HMRC is currently in the process of investigating 129 footballers over £250m worth of investments in a tax avoidance scheme, according to The Mirror.
HMRC has recently been clamping down on artificial schemes that were designed to avoid tax, with anyone who has taken advantage having to pay back up to 70% of their original investment. In addition to this, those found guilty of abusing the schemes will also have to pay the interest and any fines, meaning that they are likely to repay “close to what they put into the scheme”, Hargreaves Lansdown said.
Hargreaves Lansdown personal finance analyst Sarah Coles commented: “Over the years HMRC and tax scheme designers have been playing something of an end-to-end game, as the tax rules leave an open goal, so tax scheme designers put in 110% effort to take a shot at tax avoidance. HMRC realises its schoolboy defending is losing it millions of pounds, so it closes down the opposition, tackles the scheme, and equalises.

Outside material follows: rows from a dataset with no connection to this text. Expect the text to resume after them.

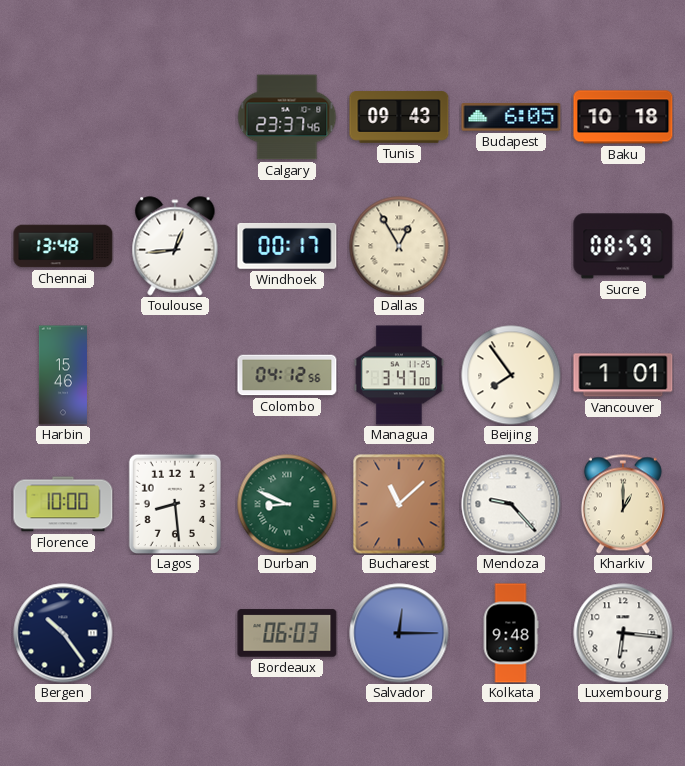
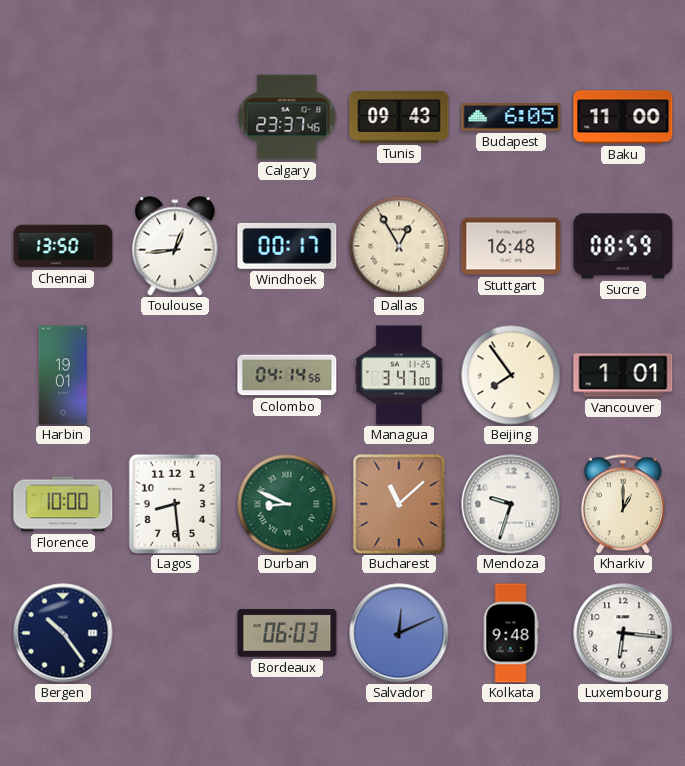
Baku: 10:18 -> 11:00
Chennai: 13:48 -> 13:50
Stuttgart: none -> 16:48
Harbin: 15:46 -> 19:01
Colombo: 04:12 -> 04:14
Mendoza: 9:23 -> 9:33
Salvador: 12:15 -> 12:11
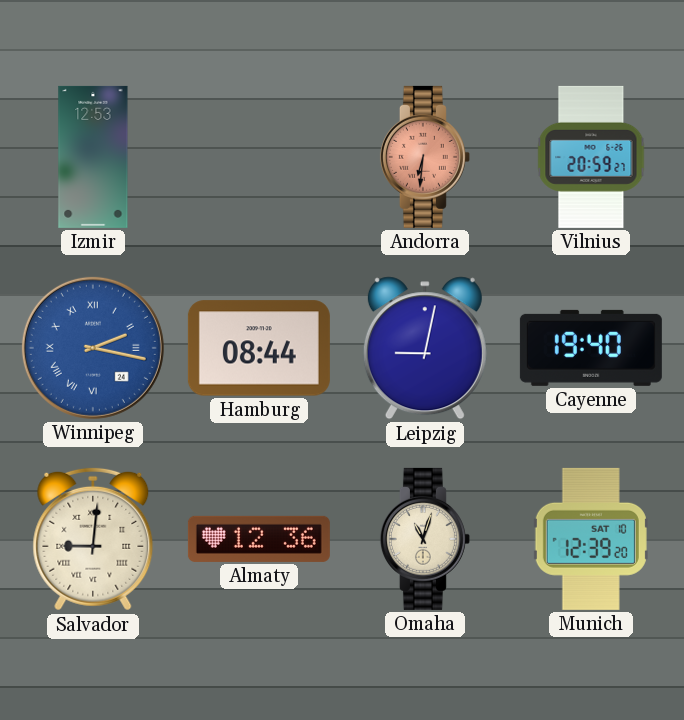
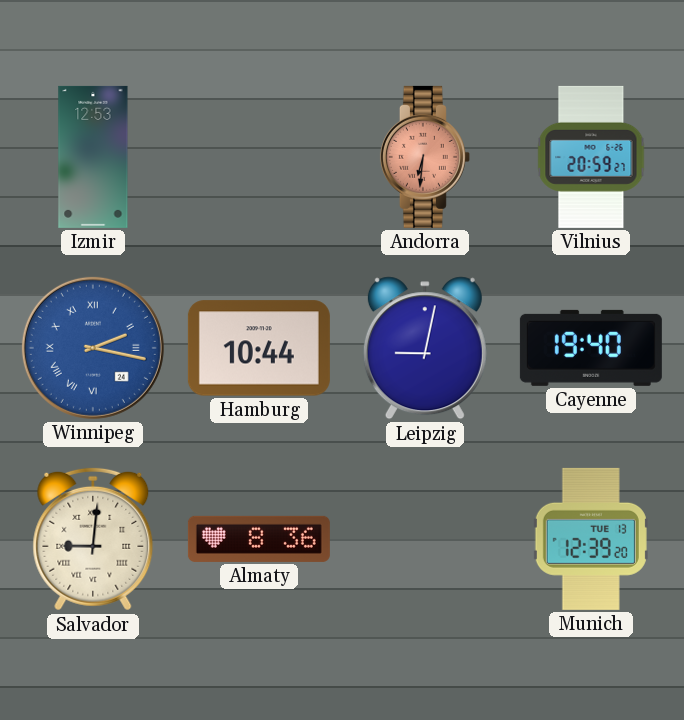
Hamburg: 08:44 -> 10:44
Almaty: 12:36 -> 8:36
Omaha: 11:03 -> none
Munich date: SAT 10 -> TUE 13
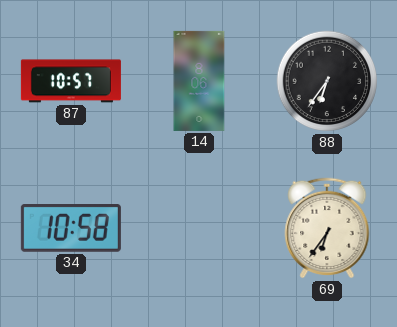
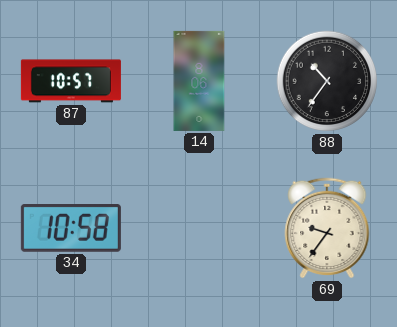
88: 6:36 -> 10:36
69: 6:36 -> 9:36
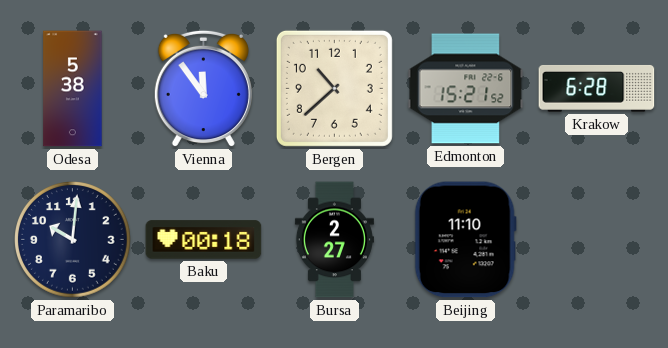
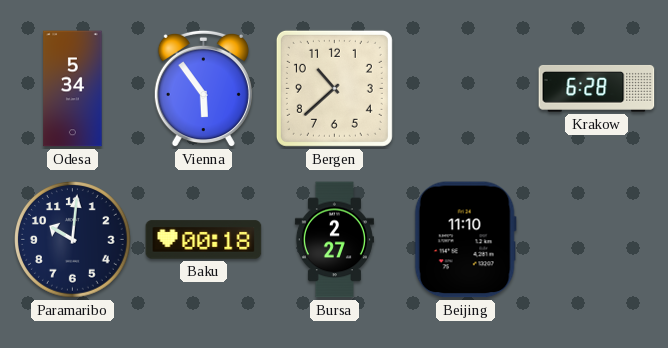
Odesa: 5:38 -> 5:34
Vienna: 11:54 -> 5:54
Edmonton: 15:21 -> none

“In this instance the tax avoidance scheme cashed in on tax breaks for films. HMRC removed the tax advantages, and challenged film schemes it deemed were set up specifically to avoid tax. It’s part of enhanced anti-avoidance activities in recent years, which between 2010 and autumn 2017 have brought in an estimated £160bn in tax. Those who tried to take advantage now face paying the tax, interest and fines.”